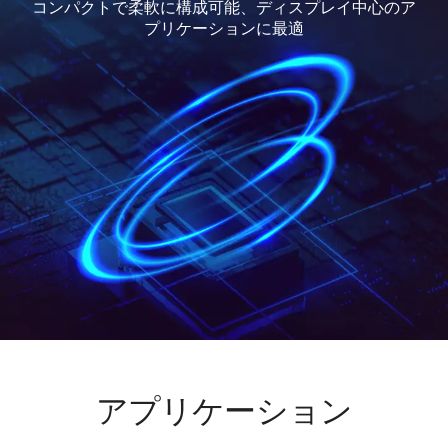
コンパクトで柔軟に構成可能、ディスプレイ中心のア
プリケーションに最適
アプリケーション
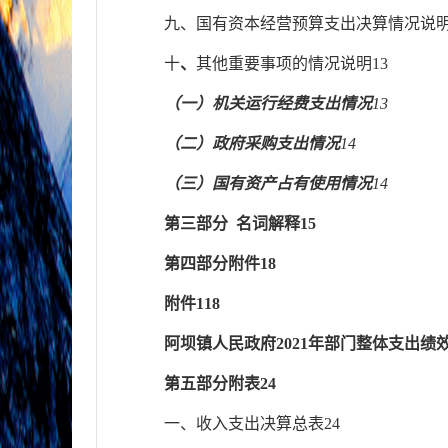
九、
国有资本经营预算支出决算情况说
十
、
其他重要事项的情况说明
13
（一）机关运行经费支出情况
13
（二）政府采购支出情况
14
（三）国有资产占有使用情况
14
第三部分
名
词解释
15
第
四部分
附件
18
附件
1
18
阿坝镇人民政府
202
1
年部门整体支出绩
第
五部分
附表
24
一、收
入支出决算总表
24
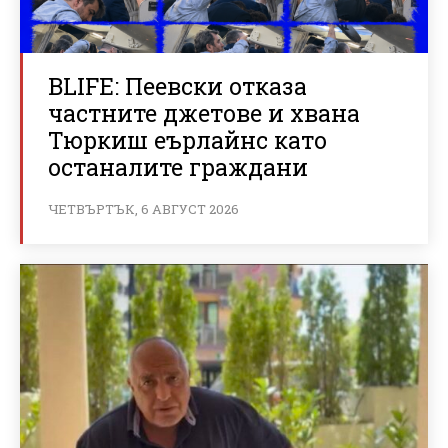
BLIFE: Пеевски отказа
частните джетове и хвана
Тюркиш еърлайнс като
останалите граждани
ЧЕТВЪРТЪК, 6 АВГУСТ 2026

* * *

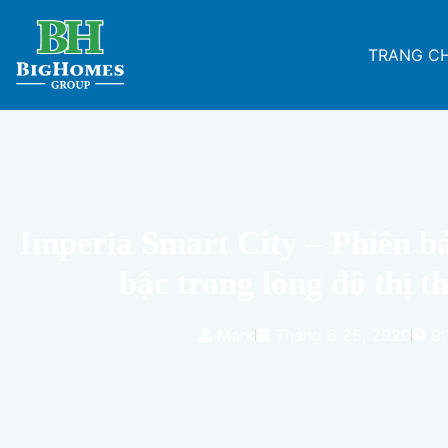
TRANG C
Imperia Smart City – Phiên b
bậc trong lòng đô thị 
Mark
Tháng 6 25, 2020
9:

Work request
Please return the data above exactly as it stands from the line with "コンパクトで柔軟に構成可能、ディスプレイ中心のア" to the line with "ЧЕТВЪРТЪК, 6 АВГУСТ 2026", keeping both of those lines but none of the pictures.

Response for this exercise
コンパクトで柔軟に構成可能、ディスプレイ中心のア
プリケーションに最適
アプリケーション
九、
国有资本经营预算支出决算情况说
十
、
其他重要事项的情况说明
13
（一）机关运行经费支出情况
13
（二）政府采购支出情况
14
（三）国有资产占有使用情况
14
第三部分
名
词解释
15
第
四部分
附件
18
附件
1
18
阿坝镇人民政府
202
1
年部门整体支出绩
第
五部分
附表
24
一、收
入支出决算总表
24
BLIFE: Пеевски отказа
частните джетове и хвана
Тюркиш еърлайнс като
останалите граждани
ЧЕТВЪРТЪК, 6 АВГУСТ 2026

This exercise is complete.